Küreselleşmeyi tersine çevirmeye yönelik eğilimlere karşı “Kuşak ve Yol”un küresel bağlantılılığa ve bağlantılı kalkınma anlayışına dayandığı vurgulanan belgede, “dengeli, eş güdümlü, kapsayıcı ve faydaların paylaşıldığı küresel kalkınmanın öncelendiği” bildirildi.
Belgede “Kuşak ve Yol”un bir uçta giderek gelişen Doğu Asya ekonomik halkasıyla, diğer uçta gelişmiş Batı Avrupa ekonomik halkasını ve aradaki ülkeleri birleştirerek ekonomik kalkınma için büyük potansiyel yarattığının, Afrika ve Latin Amerika ülkeleriyle yakın ekonomik işbirliğini güçlendirdiğinin altı çizildi.
10 yılda dünya nüfusunun 3’te 2’sine ulaştı
Kuşak ve Yol Girişimi’ne 10 yılda 155 ülke katılırken 70’ten fazla ülkede yürütülen projeler, dünya nüfusunun 3’te 2’sini, küresel gayrisafi hasılanın yarısını kapsayan coğrafyaya yayıldı.
Girişim, son 10 yılda Çin’in dış ticaretinde önemli bir ivme yarattı. 2013-2022 yıllarında Çin ile katılımcı ülkeler arasındaki ticaret hacmi, yılda ortalama yüzde 6,4 artışla 19,1 trilyon dolara ulaştı.
BRI için yapılan iki yönlü yatırımlar 380 milyar doları bulurken bunun 240 milyar dolarını Çin’in yatırımları oluşturdu.

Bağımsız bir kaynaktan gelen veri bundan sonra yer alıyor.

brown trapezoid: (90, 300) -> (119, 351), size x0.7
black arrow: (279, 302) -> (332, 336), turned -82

Girişim, kendi yatırım ve finansman kanallarını da yarattı. Çin, projenin finansmanı için İpek Yolu Fonu’nu (SRF) oluşturdu. Ağustos 2023 itibarıyla fondan 75 projeye 22 milyar dolar yatırım yapıldı.

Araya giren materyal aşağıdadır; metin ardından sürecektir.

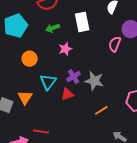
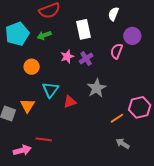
green arrow: (53, 28) -> (44, 35), moved
purple cross: (73, 77) -> (86, 59), moved
gray star: (94, 81) -> (97, 88), turned 30
orange line: (101, 110) -> (117, 118), moved

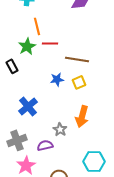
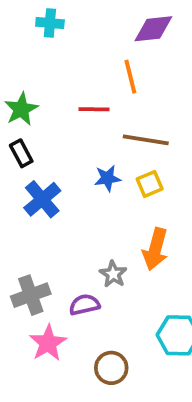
orange line: (37, 26) -> (130, 77), moved
green star: (27, 46) -> (21, 109), moved
blue cross: (28, 106) -> (42, 199), moved

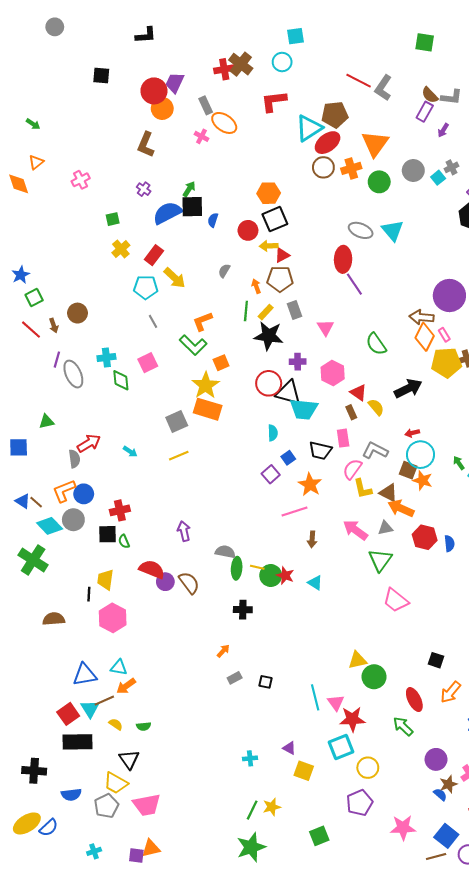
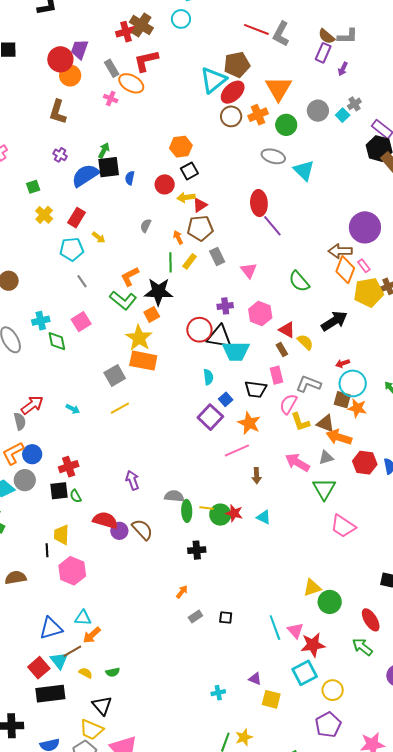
red L-shape: (274, 101) -> (146, 61), moved
black square: (275, 219) -> (189, 171), size x0.7
gray ellipse: (361, 230) -> (273, 156), moved
yellow arrow: (175, 278) -> (99, 237), size x0.6
black star: (269, 336) -> (158, 292), moved
purple square: (271, 474) -> (210, 417), size x1.4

Çin, ayrıca Kuşak ve Yol Girişimi başta olmak üzere dünya genelinde altyapı projelerine uluslararası finansman sağlamak üzere Asya Altyapı Yatırım Bankasının (AIIB) kuruluşuna öncülük etti. Çin öncülüğündeki 57 ülkenin, 2014’te 100 milyar dolar öz sermaye ile kurduğu bankanın üye sayısı, sonraki yıllarda 52 yeni ülkenin daha katılımıyla 109’a yükseldi.
AIBB, bugüne dek Kuşak ve Yol kapsamındaki 227 proje için toplam 43,6 milyar dolarlık krediye onay verdi. Bankanın verdiği kalkınma kredileri, bazı yıllarda Dünya Bankasını dahi geride bıraktı.